5 January

Animals: When It Hurts To Be So Helpless In The Cold

by Jon Katz
It Hurts To See Them So Cold: Liam In The Wind

I will be honest, it hurts to see the animals so cold. I have lived closely with sheep, donkeys, dogs and chickens for some time now, and this weekend, I think I feel as helpless as I can recall feeling about how to make them comfortable in the harshest winter weather I have ever seen.

After days of frigid temperatures and snow, the temperatures are plunging even further, with cruel and cutting winds driving the wind chill down to between 30 and 50 degrees below zero at times.

Sheep and donkeys are mountain animals, they can take extreme cold, but this is something new and disturbing, I hope it was up the sleeping and greedy people who deny the reality of climate change.

Sadly, so many of them are in positions of great power.

It hurts to see the animals so restless, and even anxious. They have food, warm water, good hay and energy-supporting grain.  I don’t overly baby our animals, they are hardy creatures and we have been through many hard winters.

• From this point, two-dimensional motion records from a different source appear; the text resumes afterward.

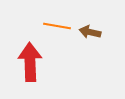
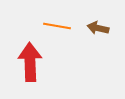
brown arrow: moved 8 px right, 4 px up
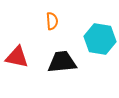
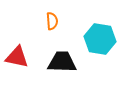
black trapezoid: rotated 8 degrees clockwise
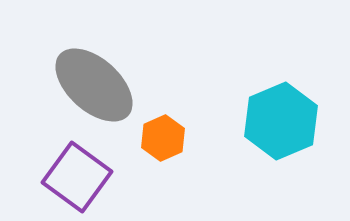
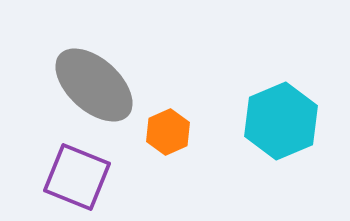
orange hexagon: moved 5 px right, 6 px up
purple square: rotated 14 degrees counterclockwise
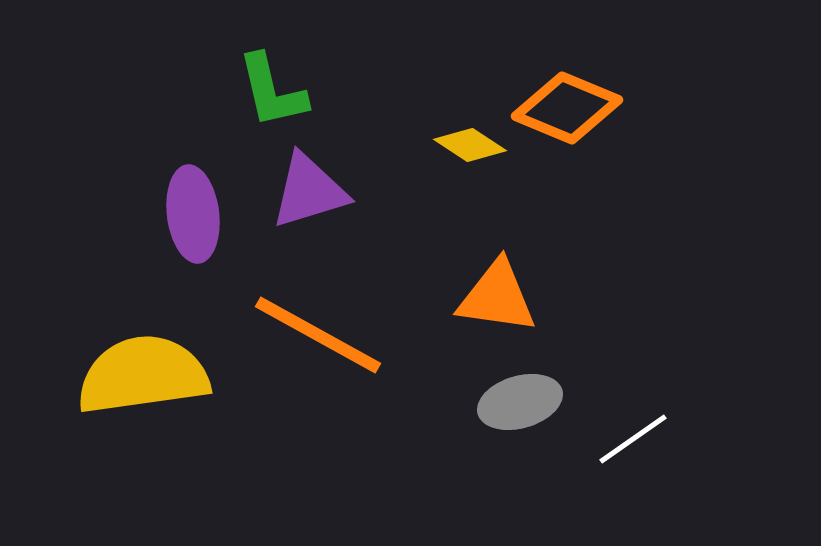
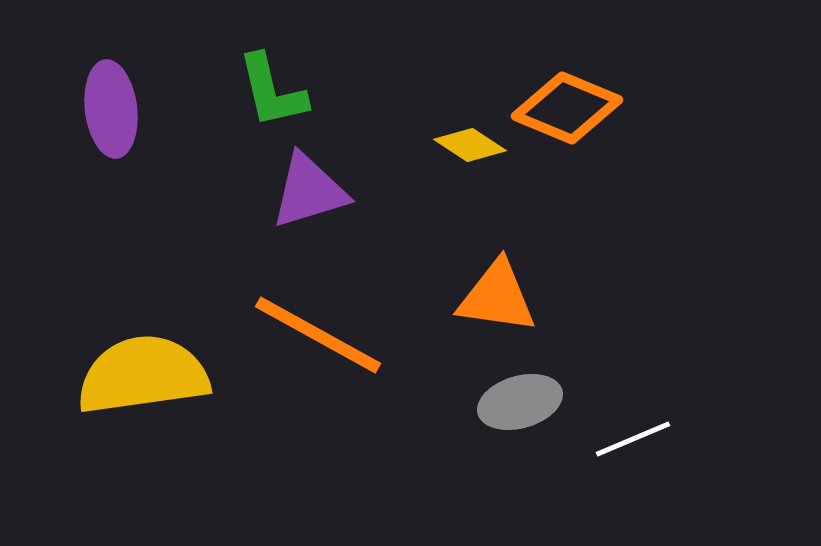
purple ellipse: moved 82 px left, 105 px up
white line: rotated 12 degrees clockwise
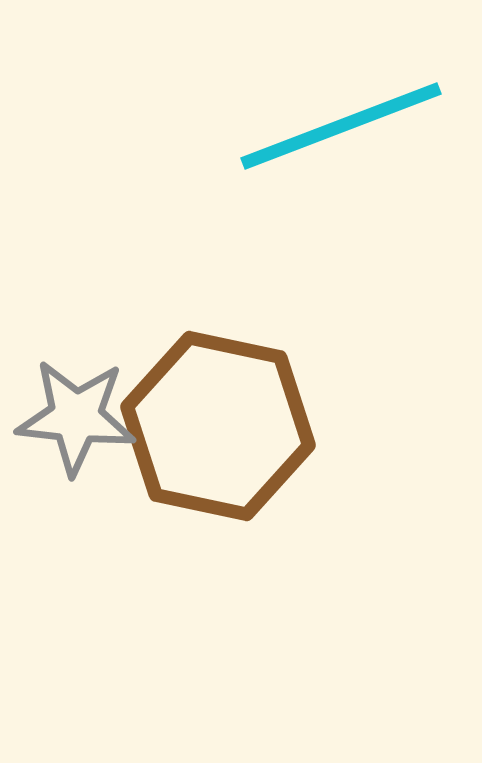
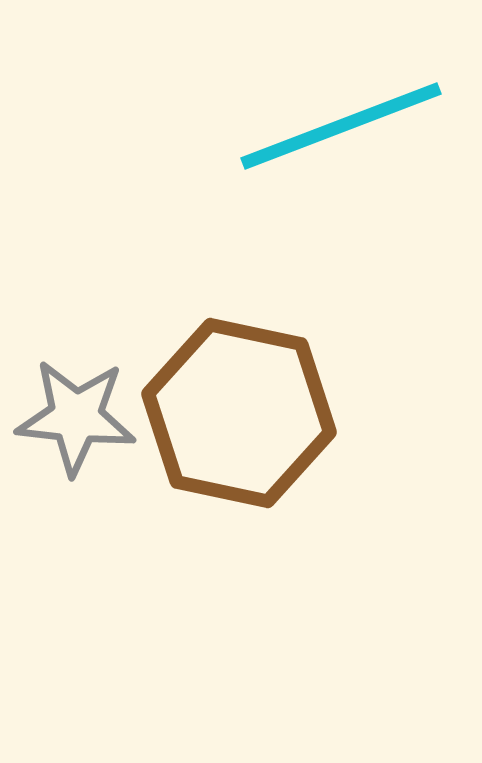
brown hexagon: moved 21 px right, 13 px up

But this one is hard on them, I can see it.

They have shelter from the wind and the snow. But I see them rush from one place to another, such weather confuses and agitates them, we have opened up the inner stalls so they can come farther inside of the barn.

The animals are spooked by the gusting winds, they sometimes run in circles until the winds die down, then they retreat into the pole barn. They seem anxious to me an restless.

That is really all we can do for them, and more than many people can do for them.

They are lucky in such unprecedented cold to have solid shelter and warming food, and we are lucky to have a sturdy old farmhouse with thick walls and plumbing in the center of the house. My neighbors and farmer friends are stunned, pipes are freezing all over the place and some animals have perished from the cold.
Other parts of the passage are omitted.